- [Task item]: Copy nothing from the entries below except the lines from the one containing "Používáme cookies" through the one containing "heve egen kompetanse", and copy those exactly.

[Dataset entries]
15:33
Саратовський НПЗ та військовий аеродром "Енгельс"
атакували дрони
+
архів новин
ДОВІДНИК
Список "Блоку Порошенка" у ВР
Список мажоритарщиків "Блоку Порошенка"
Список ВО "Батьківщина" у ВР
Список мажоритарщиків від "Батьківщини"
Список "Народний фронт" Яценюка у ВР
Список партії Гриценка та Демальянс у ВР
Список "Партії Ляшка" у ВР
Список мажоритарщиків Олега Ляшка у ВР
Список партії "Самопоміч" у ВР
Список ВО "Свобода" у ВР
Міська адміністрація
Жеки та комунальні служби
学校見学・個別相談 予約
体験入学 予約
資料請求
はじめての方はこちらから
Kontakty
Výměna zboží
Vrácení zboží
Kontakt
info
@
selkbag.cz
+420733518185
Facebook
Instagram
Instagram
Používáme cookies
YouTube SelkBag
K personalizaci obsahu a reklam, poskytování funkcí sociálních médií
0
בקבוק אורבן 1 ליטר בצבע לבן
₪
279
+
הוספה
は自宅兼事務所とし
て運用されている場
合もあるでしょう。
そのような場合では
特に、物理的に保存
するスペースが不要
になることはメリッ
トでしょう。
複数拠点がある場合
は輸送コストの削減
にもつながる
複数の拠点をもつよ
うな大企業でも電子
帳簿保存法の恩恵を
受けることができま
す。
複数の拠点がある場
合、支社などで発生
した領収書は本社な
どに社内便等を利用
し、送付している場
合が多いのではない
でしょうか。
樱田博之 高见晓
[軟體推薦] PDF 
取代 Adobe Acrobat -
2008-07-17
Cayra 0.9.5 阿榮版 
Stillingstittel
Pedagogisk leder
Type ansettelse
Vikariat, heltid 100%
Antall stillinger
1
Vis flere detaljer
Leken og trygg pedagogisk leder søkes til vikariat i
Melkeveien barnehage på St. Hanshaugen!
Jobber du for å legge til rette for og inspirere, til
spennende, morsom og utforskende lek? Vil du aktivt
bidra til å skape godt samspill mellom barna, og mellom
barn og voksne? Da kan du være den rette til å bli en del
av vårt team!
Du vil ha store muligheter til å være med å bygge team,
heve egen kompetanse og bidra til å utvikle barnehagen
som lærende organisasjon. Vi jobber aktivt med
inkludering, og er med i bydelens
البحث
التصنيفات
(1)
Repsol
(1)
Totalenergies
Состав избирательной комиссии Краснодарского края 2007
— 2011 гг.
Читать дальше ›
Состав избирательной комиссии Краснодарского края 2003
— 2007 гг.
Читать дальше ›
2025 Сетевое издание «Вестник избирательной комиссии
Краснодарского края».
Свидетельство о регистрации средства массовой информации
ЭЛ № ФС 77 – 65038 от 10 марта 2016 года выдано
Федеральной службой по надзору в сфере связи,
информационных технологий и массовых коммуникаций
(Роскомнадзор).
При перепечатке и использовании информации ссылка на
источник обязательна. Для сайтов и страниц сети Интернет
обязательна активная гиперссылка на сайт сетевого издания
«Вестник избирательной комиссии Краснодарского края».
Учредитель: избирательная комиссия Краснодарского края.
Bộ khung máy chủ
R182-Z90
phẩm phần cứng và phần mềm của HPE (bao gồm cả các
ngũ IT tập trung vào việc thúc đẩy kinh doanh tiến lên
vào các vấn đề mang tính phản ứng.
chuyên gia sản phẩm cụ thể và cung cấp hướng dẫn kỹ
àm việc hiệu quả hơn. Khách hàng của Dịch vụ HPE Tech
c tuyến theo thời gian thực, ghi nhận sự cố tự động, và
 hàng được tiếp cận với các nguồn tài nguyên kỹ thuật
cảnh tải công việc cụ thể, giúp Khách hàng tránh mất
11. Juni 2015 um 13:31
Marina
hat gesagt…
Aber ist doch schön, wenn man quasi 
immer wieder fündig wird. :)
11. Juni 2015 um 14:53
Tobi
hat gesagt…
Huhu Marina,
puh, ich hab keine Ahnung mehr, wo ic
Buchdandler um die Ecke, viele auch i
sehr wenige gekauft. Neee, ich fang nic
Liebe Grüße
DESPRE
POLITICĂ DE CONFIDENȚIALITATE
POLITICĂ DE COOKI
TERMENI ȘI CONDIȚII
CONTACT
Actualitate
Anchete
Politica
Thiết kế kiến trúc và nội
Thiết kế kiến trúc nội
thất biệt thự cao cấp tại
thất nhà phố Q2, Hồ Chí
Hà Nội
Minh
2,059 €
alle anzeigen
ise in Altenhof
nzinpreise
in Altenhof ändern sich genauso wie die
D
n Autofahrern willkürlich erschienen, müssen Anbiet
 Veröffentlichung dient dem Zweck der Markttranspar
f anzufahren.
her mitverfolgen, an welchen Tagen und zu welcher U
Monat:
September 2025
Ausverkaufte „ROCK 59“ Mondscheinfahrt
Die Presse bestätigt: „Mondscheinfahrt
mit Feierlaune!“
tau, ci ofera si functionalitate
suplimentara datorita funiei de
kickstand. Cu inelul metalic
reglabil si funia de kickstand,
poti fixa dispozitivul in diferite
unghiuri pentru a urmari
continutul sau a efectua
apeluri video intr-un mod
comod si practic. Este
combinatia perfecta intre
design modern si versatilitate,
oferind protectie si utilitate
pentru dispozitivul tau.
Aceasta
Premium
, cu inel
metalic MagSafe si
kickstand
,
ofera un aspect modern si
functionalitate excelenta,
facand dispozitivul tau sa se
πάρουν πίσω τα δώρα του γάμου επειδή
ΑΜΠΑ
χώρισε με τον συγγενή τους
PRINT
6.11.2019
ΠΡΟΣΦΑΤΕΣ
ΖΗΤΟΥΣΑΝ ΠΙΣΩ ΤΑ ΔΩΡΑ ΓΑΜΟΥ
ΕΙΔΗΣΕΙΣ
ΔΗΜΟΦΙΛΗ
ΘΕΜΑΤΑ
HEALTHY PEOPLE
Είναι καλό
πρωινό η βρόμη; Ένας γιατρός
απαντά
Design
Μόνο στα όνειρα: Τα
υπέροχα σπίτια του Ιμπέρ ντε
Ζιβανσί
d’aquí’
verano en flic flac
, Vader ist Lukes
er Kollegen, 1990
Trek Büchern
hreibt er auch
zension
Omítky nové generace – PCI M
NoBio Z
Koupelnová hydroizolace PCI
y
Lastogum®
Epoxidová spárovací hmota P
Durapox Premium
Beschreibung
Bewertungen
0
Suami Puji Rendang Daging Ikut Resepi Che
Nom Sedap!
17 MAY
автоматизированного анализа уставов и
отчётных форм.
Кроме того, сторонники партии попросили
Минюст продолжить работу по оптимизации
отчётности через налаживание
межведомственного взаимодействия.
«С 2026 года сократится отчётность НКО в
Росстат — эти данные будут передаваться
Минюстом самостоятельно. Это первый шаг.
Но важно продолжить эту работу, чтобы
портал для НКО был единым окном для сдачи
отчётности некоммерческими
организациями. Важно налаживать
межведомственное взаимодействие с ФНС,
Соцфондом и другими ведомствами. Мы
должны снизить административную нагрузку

- [Exercise answer]:
Používáme cookies
YouTube SelkBag
K personalizaci obsahu a reklam, poskytování funkcí sociálních médií
0
בקבוק אורבן 1 ליטר בצבע לבן
₪
279
+
הוספה
は自宅兼事務所とし
て運用されている場
合もあるでしょう。
そのような場合では
特に、物理的に保存
するスペースが不要
になることはメリッ
トでしょう。
複数拠点がある場合
は輸送コストの削減
にもつながる
複数の拠点をもつよ
うな大企業でも電子
帳簿保存法の恩恵を
受けることができま
す。
複数の拠点がある場
合、支社などで発生
した領収書は本社な
どに社内便等を利用
し、送付している場
合が多いのではない
でしょうか。
樱田博之 高见晓
[軟體推薦] PDF 
取代 Adobe Acrobat -
2008-07-17
Cayra 0.9.5 阿榮版 
Stillingstittel
Pedagogisk leder
Type ansettelse
Vikariat, heltid 100%
Antall stillinger
1
Vis flere detaljer
Leken og trygg pedagogisk leder søkes til vikariat i
Melkeveien barnehage på St. Hanshaugen!
Jobber du for å legge til rette for og inspirere, til
spennende, morsom og utforskende lek? Vil du aktivt
bidra til å skape godt samspill mellom barna, og mellom
barn og voksne? Da kan du være den rette til å bli en del
av vårt team!
Du vil ha store muligheter til å være med å bygge team,
heve egen kompetanse og bidra til å utvikle barnehagen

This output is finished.